Outside the M+ Pavilion, two modified shipping containers hold Vo’s carefully designed installations of his work, including a copper piece of We the People (detail) (2011–2016)—a reproduction at a one-to-one scale of the Statue of Liberty separated into more than three hundred fragments—a violently dismembered ancient marble sculpture, a gilded cardboard box, and a calligraphic rendering of the Cinderella story as told by the Grimm brothers. Vo’s presence outside the gallery is echoed by the Noguchi-designed Play Sculpture, installed nearby. This sculpture is one of the pieces that Noguchi developed for his utopian playscapes.

Complementary programmes, including a talk series, a teachers’ private viewing, and special guided tours, will accompany the exhibition. For more information, please visit www.mplus.org.hk/counterpoint.

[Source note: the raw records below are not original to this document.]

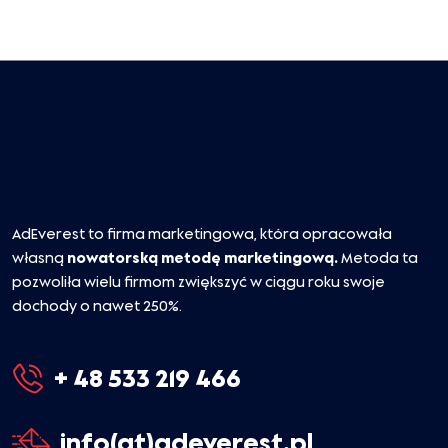
AdEverest to firma marketingowa, która opracowała
własną
nowatorską metodę marketingową.
Metoda ta
pozwoliła wielu firmom zwiększyć w ciągu roku swoje
dochody o nawet 250%.
+ 48 533 219 466
info(at)adeverest.pl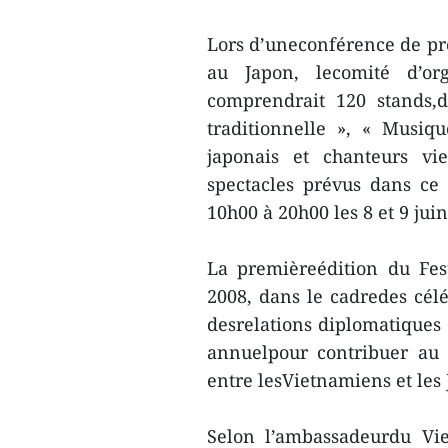
Lors d’uneconférence de pr
au Japon, lecomité d’or
comprendrait 120 stands,d
traditionnelle », « Musique
japonais et chanteurs vi
spectacles prévus dans ce 
10h00 à 20h00 les 8 et 9 juin
La premièreédition du Fes
2008, dans le cadredes célé
desrelations diplomatiques 
annuelpour contribuer au
entre lesVietnamiens et les 
Selon l’ambassadeurdu Vi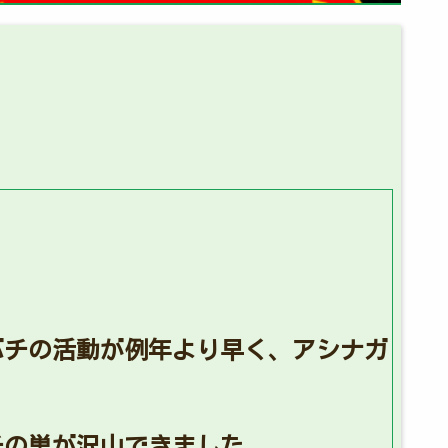
バチの活動が例年より早く、アシナガ
チの巣が沢山できました。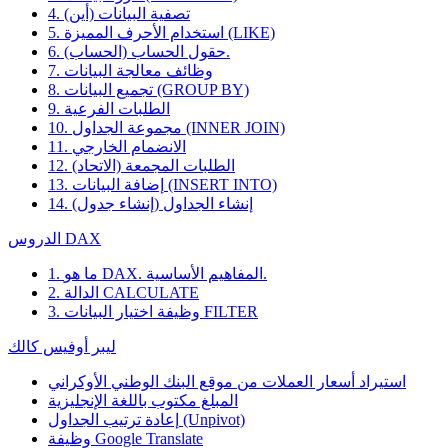
4. تصفية البيانات (أين)
5. استخدام الأحرف المميزة (LIKE)
6. حقول الحساب (الحساب).
7. وظائف معالجة البيانات
8. تجميع البيانات (GROUP BY)
9. الطلبات الفرعية
10. مجموعة الجداول (INNER JOIN)
11. الانضمام الخارجي
12. الطلبات المجمعة (الاتحاد)
13. إضافة البيانات (INSERT INTO)
14. إنشاء الجداول (إنشاء جدول)
الدروس DAX
1. ما هو DAX. المفاهيم الأساسية.
2. الدالة CALCULATE
3. وظيفة اختيار البيانات FILTER
ليبر أوفيس كالك
استيراد أسعار العملات من موقع البنك الوطني الأوكراني
المبلغ مكتوب باللغة الإنجليزية
إعادة ترتيب الجداول (Unpivot)
Google Translate
وظيفة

Co-curated by Doryun Chong, Deputy Director, Curatorial, and Chief Curator, M+; and Dakin Hart, Senior Curator, The Noguchi Museum

Dates and times: November 16, 2018 – April 22, 2019
11am–6pm
Wednesday to Sunday and public holidays. (Closed on December 25, 2018; January 1, 2019; and February 5–6, 2019)

Location: M+ Pavilion, West Kowloon Cultural District

Admission is free


 

image

Childhood by Isamu Noguchi,1970 © The Isamu Noguchi Foundation and Garden Museum, New York / ARS. Photograph: Kevin Noble

‘Isamu Noguchi: Citizen, Spaceship Earth’ Talk

Date and time: November 17, 2018 (Saturday)
1:30pm–3:00pm

Location: JC Cube, Tai Kwun (10 Hollywood Road, Central, Hong Kong)

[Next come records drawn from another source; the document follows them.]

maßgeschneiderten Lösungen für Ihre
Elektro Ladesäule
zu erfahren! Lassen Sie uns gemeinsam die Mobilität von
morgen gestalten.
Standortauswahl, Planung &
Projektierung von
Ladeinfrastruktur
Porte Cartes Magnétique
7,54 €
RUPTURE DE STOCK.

Speaker: Dakin Hart, Senior Curator, The Noguchi Museum

Registration: Free admission. Limited capacity on a first come, first served basis. Please register online in advance: www.westkowloon.hk/en/counterpoint_talk


 

About M+
M+ is a museum dedicated to collecting, exhibiting, and interpreting visual art, design and architecture, moving image, and Hong Kong visual culture of the 20th and 21st centuries. In Hong Kong’s West Kowloon Cultural District, we are building one of the largest museums of modern and contemporary visual culture in the world, with a bold ambition to establish ourselves as one of the world’s leading cultural institutions. Our aim is to create a new kind of museum that reflects our unique time and place, a museum that builds on Hong Kong’s historic balance of the local and the international to define a distinctive and innovative voice for Asia’s 21st century.

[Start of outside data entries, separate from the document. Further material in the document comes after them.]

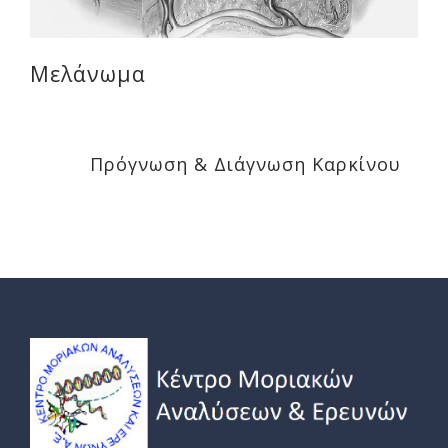
Μελάνωμα
Πρόγνωση & Διάγνωση Καρκίνου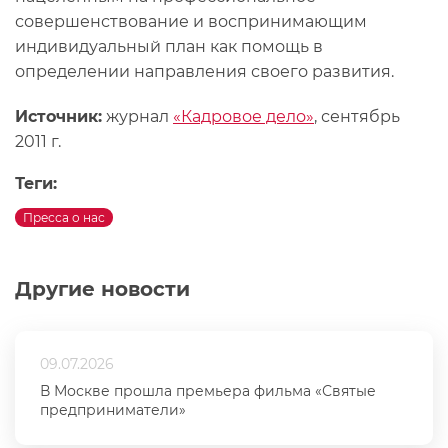
совершенствование и воспринимающим
индивидуальный план как помощь в
определении направления своего развития.
Источник:
журнал
«Кадровое дело»
, сентябрь
2011 г.
Теги:
Пресса о нас
Другие новости
09.07.2026
В Москве прошла премьера фильма «Святые
предприниматели»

About the West Kowloon Cultural District
Located on Hong Kong’s Victoria Harbour, the West Kowloon Cultural District is one of the largest cultural projects in the world. Its vision is to create a vibrant new cultural quarter for Hong Kong. With a complex of theatres, performance spaces, and museums, the West Kowloon Cultural District will produce and host world-class exhibitions, performances, and cultural events, as well as provide 23 hectares of public open space, including a two-kilometre waterfront promenade.

About The Noguchi Museum
Founded in 1985 by Isamu Noguchi (1904–1988), one of the leading sculptors and designers of the 20th century, The Noguchi Museum was the first museum in America to be established by an artist to show his own work. Comprising ten galleries in a converted factory building, and a sculpture garden, the Museum, widely viewed as among the artist’s greatest achievements, is an international hub for Noguchi research and appreciation. In addition to housing the artist’s Archive and managing the ongoing Isamu Noguchi Catalogue Raisonné, the Museum exhibits the full range of the artist’s work. Frequently changing installations from the permanent collection and special exhibitions offer a complex view of Noguchi’s art and illuminate his enduring influence as a category-defying, multicultural, cross-disciplinary innovator.